> _RECORDED INFORMATION_:
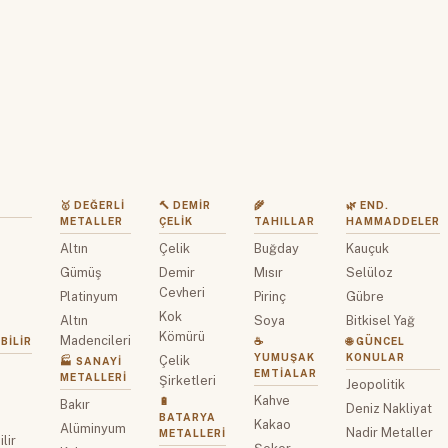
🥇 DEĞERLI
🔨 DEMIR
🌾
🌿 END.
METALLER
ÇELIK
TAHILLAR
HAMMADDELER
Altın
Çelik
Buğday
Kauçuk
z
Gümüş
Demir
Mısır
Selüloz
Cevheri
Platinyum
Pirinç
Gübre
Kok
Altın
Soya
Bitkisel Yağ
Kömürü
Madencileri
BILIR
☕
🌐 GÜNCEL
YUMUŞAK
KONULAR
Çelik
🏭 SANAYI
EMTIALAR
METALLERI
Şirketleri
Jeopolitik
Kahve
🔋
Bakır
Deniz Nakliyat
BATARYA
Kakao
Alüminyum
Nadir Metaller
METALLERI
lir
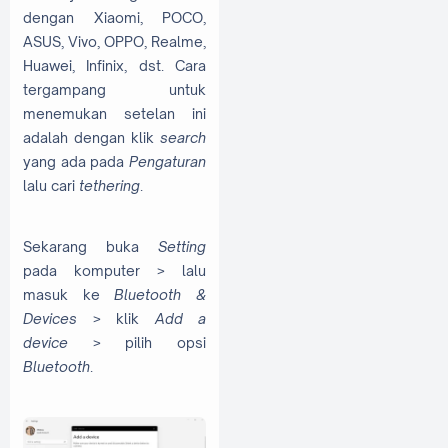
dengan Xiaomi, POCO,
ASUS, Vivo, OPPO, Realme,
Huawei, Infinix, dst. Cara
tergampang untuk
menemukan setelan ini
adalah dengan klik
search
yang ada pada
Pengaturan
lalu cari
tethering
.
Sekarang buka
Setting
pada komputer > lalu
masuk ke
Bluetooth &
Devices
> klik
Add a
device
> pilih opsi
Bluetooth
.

> _AIM OF THE TASK_: Print the listing exactly, minus its pictures.

> _ANSWER SPACE_:
🥇 DEĞERLI
🔨 DEMIR
🌾
🌿 END.
METALLER
ÇELIK
TAHILLAR
HAMMADDELER
Altın
Çelik
Buğday
Kauçuk
z
Gümüş
Demir
Mısır
Selüloz
Cevheri
Platinyum
Pirinç
Gübre
Kok
Altın
Soya
Bitkisel Yağ
Kömürü
Madencileri
BILIR
☕
🌐 GÜNCEL
YUMUŞAK
KONULAR
Çelik
🏭 SANAYI
EMTIALAR
METALLERI
Şirketleri
Jeopolitik
Kahve
🔋
Bakır
Deniz Nakliyat
BATARYA
Kakao
Alüminyum
Nadir Metaller
METALLERI
lir
dengan Xiaomi, POCO,
ASUS, Vivo, OPPO, Realme,
Huawei, Infinix, dst. Cara
tergampang untuk
menemukan setelan ini
adalah dengan klik
search
yang ada pada
Pengaturan
lalu cari
tethering
.
Sekarang buka
Setting
pada komputer > lalu
masuk ke
Bluetooth &
Devices
> klik
Add a
device
> pilih opsi
Bluetooth
.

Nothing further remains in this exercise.